DOC and Oklahoma Prosecutors pulling apart Oklahoma's criminal justice system

Oklahoma prosecutors have been locked into a tug-of-war match with the Department of Corrections (DOC) for decades involving Oklahoma sentencing practices. It has pulled and stretched the system exceedingly thin. The real fix may be a complete rewrite of the laws relating to sentencing ranges, sentence enhancements, select mandatory sentencing, the credit system, and parole eligibility.


Having worked both as an Assistant District Attorney and as General Counsel for DOC, I have a considerable amount of respect for the viewpoints of both sides. I believe both share many of the same overall interests in public safety. The two don't speak out against each other very often, which is likely due to their shared interests of public safety and cooperative respect. There are areas, however, in which methods and priorities of the two vastly differ. Further, DOC has a different mission than that of the prosecutors throughout the state of Oklahoma. Prosecutors and DOC are never up against each other directly.


When a prosecutor files a case and seeks a sentence of prison time, the prosecutor believes the defendant needs to be in prison. DOC, on the other hand, is responsible for receiving, securing, and providing necessary care to those sentenced to its custody as well as administering the sentences imposed to each inmate per the laws of the state of Oklahoma. DOC must release every inmate who completes his or her sentence, regardless of whether the release is a risk to public safety.


Once DOC came close to hitting its capacity to house inmates decades ago, a silent battle began that wages on to this day. That silent battle, or the tugging back and forth, between DOC and prosecutors hinges on the issue of the proportion of a sentence an inmate serves in DOC's custody. When DOC takes action (on its own or according to new legislation) that causes a reduction to the portion of sentences served by inmates compared to the length of sentence imposed, prosecutors see the results of said action in reasonably short order. In response, prosecutors seek lengthier sentences to compensate - wanting to ensure that the person serves a specific amount of time in custody. DOC responds by implementing new actions that will cause further reductions. This causes the battle to continue.
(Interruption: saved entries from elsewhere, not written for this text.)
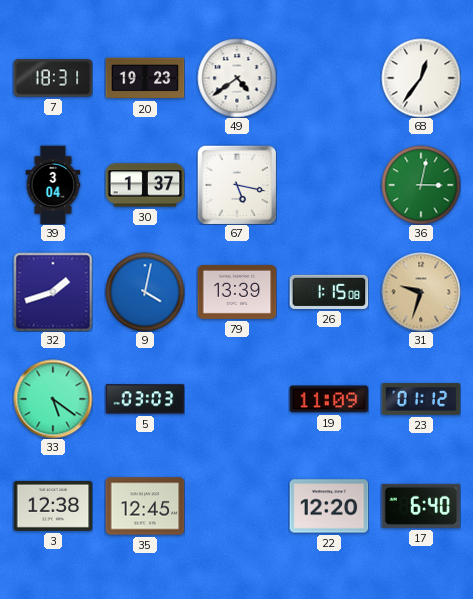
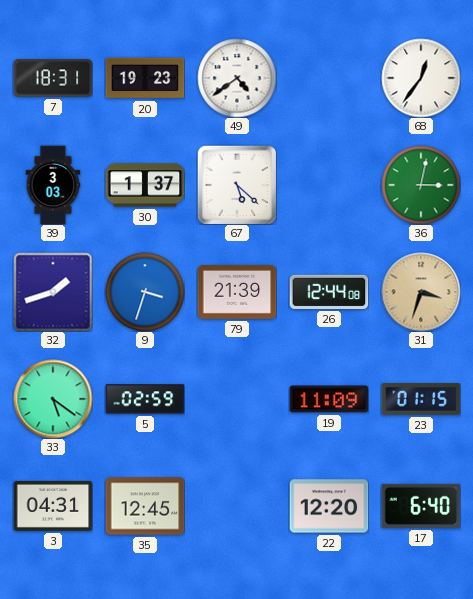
39: 3:04 -> 3:03
67: 5:17 -> 5:22
9: 4:02 -> 3:33
79: 13:39 -> 21:39
26: 1:15 -> 12:44
31: 9:33 -> 3:33
5: 03:03 -> 02:59
23: 01:12 -> 01:15
3: 12:38 -> 04:31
Oklahoma inmate being released from prison

In Oklahoma, most inmates in the custody of DOC can receive credits that reduce the proportion of their sentence served. Absent programs permitting inmates to serve their sentences outside of prison (Electronic Monitoring Program), the only ability DOC has to reduce an inmate's punishment is to award the inmate achievement credits. These are credits that it has the discretion to distribute, which are in addition to the legislatively required credits inmates receive called earned credits.1


When an inmate receives almost 90 days' credit of time applied to his or her sentence each month, the inmate will be able to discharge the sentence in about one-third of the time ordered. So, it is no wonder that the percentage of people paroled in the state of Oklahoma was low for years. Well-behaved inmates were discharging their sentences at or about the time they were becoming eligible for parole. Those left for parole consideration were those who committed crimes that did not allow them to earn credits or inmates who consistently behaved poorly, affecting their ability to receive credits or causing them to lose credits.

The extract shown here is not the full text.